[Saved entries]
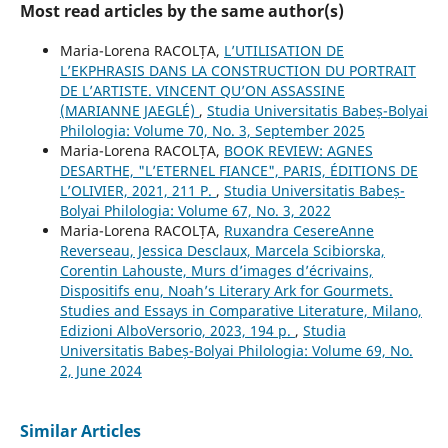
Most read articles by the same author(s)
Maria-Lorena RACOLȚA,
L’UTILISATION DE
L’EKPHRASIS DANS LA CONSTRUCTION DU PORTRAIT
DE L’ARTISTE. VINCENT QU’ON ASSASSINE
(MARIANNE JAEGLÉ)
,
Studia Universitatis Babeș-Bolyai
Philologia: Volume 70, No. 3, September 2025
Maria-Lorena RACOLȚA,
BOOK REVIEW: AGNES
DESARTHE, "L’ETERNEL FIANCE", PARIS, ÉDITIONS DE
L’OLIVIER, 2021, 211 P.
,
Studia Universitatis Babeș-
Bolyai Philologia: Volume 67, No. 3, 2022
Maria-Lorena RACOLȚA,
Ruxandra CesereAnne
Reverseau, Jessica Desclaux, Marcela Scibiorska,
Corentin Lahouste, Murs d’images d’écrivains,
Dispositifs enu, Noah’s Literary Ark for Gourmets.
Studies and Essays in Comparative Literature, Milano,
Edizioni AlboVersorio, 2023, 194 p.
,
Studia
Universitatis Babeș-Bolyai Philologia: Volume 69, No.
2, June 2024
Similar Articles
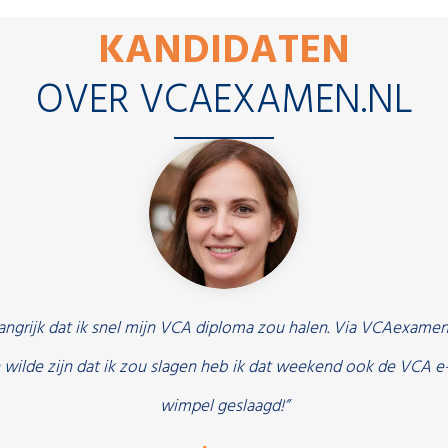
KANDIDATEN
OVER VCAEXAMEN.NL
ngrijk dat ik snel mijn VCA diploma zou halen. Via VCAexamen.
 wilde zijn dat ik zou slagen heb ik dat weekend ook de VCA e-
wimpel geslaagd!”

--

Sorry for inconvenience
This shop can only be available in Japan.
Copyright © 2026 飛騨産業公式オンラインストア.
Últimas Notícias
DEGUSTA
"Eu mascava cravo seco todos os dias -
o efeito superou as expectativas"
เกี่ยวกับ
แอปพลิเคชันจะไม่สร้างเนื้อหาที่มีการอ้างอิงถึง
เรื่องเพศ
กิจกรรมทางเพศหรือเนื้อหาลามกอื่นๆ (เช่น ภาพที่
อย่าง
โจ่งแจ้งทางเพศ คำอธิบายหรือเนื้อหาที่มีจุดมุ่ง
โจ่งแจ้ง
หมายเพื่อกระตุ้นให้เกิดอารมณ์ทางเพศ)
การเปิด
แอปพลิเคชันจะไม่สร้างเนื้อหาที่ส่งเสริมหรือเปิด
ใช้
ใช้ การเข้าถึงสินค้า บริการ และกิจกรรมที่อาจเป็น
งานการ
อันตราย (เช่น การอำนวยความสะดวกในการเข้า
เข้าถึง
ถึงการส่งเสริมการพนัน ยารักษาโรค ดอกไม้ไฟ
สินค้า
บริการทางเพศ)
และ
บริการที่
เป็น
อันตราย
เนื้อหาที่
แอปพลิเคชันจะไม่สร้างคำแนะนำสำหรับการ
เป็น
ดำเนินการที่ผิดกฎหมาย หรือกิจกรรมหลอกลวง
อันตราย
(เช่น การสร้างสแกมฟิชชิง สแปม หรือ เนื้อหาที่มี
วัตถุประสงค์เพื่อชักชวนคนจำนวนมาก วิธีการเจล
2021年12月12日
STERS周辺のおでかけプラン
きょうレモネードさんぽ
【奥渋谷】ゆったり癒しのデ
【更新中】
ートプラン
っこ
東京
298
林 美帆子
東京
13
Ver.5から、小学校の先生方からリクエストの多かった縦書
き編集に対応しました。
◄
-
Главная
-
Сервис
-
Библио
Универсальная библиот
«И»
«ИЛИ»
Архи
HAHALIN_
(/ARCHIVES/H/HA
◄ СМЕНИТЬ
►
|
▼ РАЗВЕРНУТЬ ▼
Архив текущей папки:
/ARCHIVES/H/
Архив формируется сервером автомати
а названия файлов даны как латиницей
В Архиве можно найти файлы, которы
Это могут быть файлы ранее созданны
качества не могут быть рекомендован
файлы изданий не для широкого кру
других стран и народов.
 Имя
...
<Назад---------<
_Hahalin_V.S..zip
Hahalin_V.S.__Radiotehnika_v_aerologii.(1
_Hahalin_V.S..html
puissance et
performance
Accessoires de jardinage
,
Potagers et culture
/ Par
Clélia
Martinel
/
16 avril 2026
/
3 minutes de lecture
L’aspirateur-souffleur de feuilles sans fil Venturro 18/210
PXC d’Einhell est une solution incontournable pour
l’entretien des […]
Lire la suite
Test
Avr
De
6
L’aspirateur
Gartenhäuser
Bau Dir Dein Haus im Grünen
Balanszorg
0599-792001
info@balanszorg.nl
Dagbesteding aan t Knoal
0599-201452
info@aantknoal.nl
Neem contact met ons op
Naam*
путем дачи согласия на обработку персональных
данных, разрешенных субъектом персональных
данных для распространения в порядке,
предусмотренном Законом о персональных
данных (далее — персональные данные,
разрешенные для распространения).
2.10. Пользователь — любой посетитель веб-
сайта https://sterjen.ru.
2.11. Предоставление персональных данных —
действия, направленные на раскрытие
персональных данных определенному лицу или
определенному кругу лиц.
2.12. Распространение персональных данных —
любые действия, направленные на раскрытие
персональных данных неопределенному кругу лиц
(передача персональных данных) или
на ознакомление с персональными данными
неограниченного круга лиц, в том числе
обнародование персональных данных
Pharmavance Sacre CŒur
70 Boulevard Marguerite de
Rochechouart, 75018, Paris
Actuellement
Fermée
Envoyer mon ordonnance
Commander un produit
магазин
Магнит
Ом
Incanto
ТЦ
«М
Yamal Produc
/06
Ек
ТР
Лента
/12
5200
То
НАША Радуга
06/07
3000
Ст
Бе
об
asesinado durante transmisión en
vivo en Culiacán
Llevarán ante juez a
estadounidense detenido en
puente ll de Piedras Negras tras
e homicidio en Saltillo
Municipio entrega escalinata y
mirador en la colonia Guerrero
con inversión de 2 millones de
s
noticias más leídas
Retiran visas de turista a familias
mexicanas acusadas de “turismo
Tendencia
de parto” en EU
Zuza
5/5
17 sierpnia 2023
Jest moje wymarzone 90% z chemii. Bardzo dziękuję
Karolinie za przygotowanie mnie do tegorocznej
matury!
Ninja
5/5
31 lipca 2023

* Problem *
The stretch above running from the line with "(MARIANNE JAEGLÉ)" through the line with "ngrijk dat ik" is all you should copy, exactly, leaving out the pictures.

* Solution below *
(MARIANNE JAEGLÉ)
,
Studia Universitatis Babeș-Bolyai
Philologia: Volume 70, No. 3, September 2025
Maria-Lorena RACOLȚA,
BOOK REVIEW: AGNES
DESARTHE, "L’ETERNEL FIANCE", PARIS, ÉDITIONS DE
L’OLIVIER, 2021, 211 P.
,
Studia Universitatis Babeș-
Bolyai Philologia: Volume 67, No. 3, 2022
Maria-Lorena RACOLȚA,
Ruxandra CesereAnne
Reverseau, Jessica Desclaux, Marcela Scibiorska,
Corentin Lahouste, Murs d’images d’écrivains,
Dispositifs enu, Noah’s Literary Ark for Gourmets.
Studies and Essays in Comparative Literature, Milano,
Edizioni AlboVersorio, 2023, 194 p.
,
Studia
Universitatis Babeș-Bolyai Philologia: Volume 69, No.
2, June 2024
Similar Articles
KANDIDATEN
OVER VCAEXAMEN.NL
ngrijk dat ik snel mijn VCA diploma zou halen. Via VCAexamen.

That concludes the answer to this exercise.